LCD of 2 and 16 is 16.
\(\frac{8}{16}\) – \(\frac{11}{16}\) = –\(\frac{3}{16}\)
4 – \(\frac{3}{16}\) = 3\(\frac{13}{16}\)
Question 15.
Which is equivalent to the sum?
2\(\frac{3}{4}\) + 1\(\frac{1}{3}\) + 2\(\frac{1}{4}\)
A. 6\(\frac{4}{12}\)
B. 6
C. 5\(\frac{5}{11}\)
D. 5\(\frac{1}{3}\)
Answer: A. 6\(\frac{4}{12}\)
2\(\frac{3}{4}\) + 1\(\frac{1}{3}\) + 2\(\frac{1}{4}\)
Rewriting our equation with parts separated
2 + 1 + 2 = 5
\(\frac{3}{4}\) + \(\frac{1}{3}\) + \(\frac{1}{4}\) = 1\(\frac{1}{3}\)
5 + 1\(\frac{1}{3}\) = 6\(\frac{1}{3}\)
The equivalent fraction to 6\(\frac{1}{3}\) is 6\(\frac{4}{12}\)
So, option A is the correct answer.
Question 16.
Jessica works on her math homework. Then she works 1\(\frac{1}{5}\) hours on her science homework. She works a total of 4\(\frac{1}{4}\) hours on homework. Select all equations that Jessica could use to find m, the number of hours she works on her math homework.
A. m – 4\(\frac{1}{4}\) = 1\(\frac{1}{5}\)
B. 1\(\frac{1}{5}\) + 4\(\frac{1}{4}\) = m
C. m + 1\(\frac{1}{5}\) = 4\(\frac{1}{4}\)
D. m – 1\(\frac{1}{5}\) = 4\(\frac{1}{4}\)

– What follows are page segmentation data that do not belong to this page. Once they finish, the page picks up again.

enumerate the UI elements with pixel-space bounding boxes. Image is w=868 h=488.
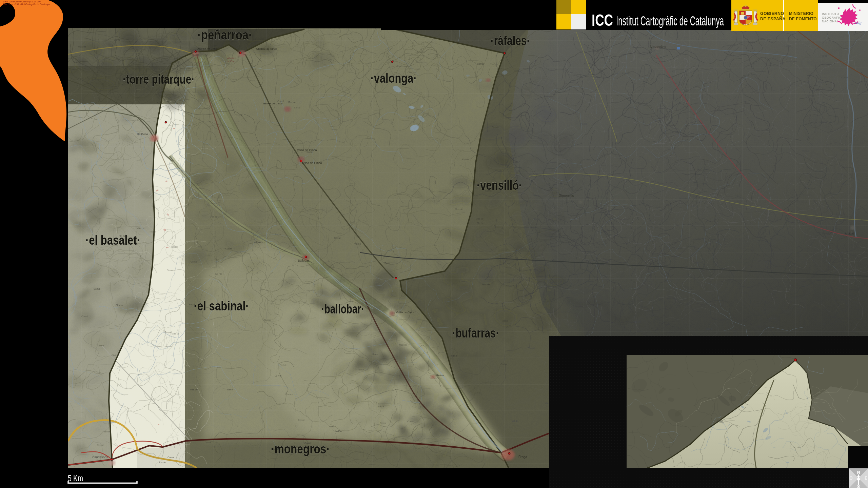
svg-text:·el sabinal·: ·el sabinal· xyxy=(194,299,249,313)
svg-text:·valonga·: ·valonga· xyxy=(371,71,417,85)
svg-text:DE FOMENTO: DE FOMENTO xyxy=(789,17,817,21)
svg-text:INSTITUTO: INSTITUTO xyxy=(822,12,839,16)
svg-text:·monegros·: ·monegros· xyxy=(271,442,330,456)
svg-text:NACIONAL: NACIONAL xyxy=(822,20,839,23)
svg-text:·el basalet·: ·el basalet· xyxy=(85,233,140,247)
svg-text:Baix Cinca - 19 Institut Cart: Baix Cinca - 19 Institut Cartogràfic de … xyxy=(3,3,50,6)
svg-text:5 Km: 5 Km xyxy=(68,473,83,483)
svg-text:cnig: cnig xyxy=(854,20,862,25)
svg-text:·vensilló·: ·vensilló· xyxy=(477,178,522,192)
svg-text:DE ESPAÑA: DE ESPAÑA xyxy=(760,16,786,21)
svg-text:·ballobar·: ·ballobar· xyxy=(321,302,364,316)
svg-text:E: E xyxy=(865,476,867,481)
svg-text:GEOGRÁFICO: GEOGRÁFICO xyxy=(822,16,844,19)
svg-text:·torre pitarque·: ·torre pitarque· xyxy=(123,72,195,86)
svg-text:·peñarroa·: ·peñarroa· xyxy=(197,28,252,42)
svg-text:Mapa comarcal de Catalunya 1:5: Mapa comarcal de Catalunya 1:50 000 xyxy=(3,0,41,3)
svg-text:·ràfales·: ·ràfales· xyxy=(491,34,530,48)
svg-text:N: N xyxy=(857,470,860,475)
svg-text:Institut Cartogràfic de Catalu: Institut Cartogràfic de Catalunya xyxy=(616,14,724,28)
svg-text:O: O xyxy=(849,476,852,481)
svg-text:·bufarras·: ·bufarras· xyxy=(452,326,499,340)
svg-text:S: S xyxy=(857,484,860,488)
svg-text:GOBIERNO: GOBIERNO xyxy=(760,11,784,16)
svg-text:MINISTERIO: MINISTERIO xyxy=(789,11,813,16)
svg-text:ICC: ICC xyxy=(592,11,613,29)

E. 4\(\frac{1}{4}\) – 1\(\frac{1}{5}\) = m
Answer:
Given,
Jessica works on her math homework.
Then she works 1\(\frac{1}{5}\) hours on her science homework.
She works a total of 4\(\frac{1}{4}\) hours on homework.
Let m be the number of hours she works on her math.
m + 1\(\frac{1}{5}\) = 4\(\frac{1}{4}\)
m = 4\(\frac{1}{4}\) – 1\(\frac{1}{5}\)
m – 4\(\frac{1}{4}\) = 1\(\frac{1}{5}\)
Option A, C and D are the correct answers.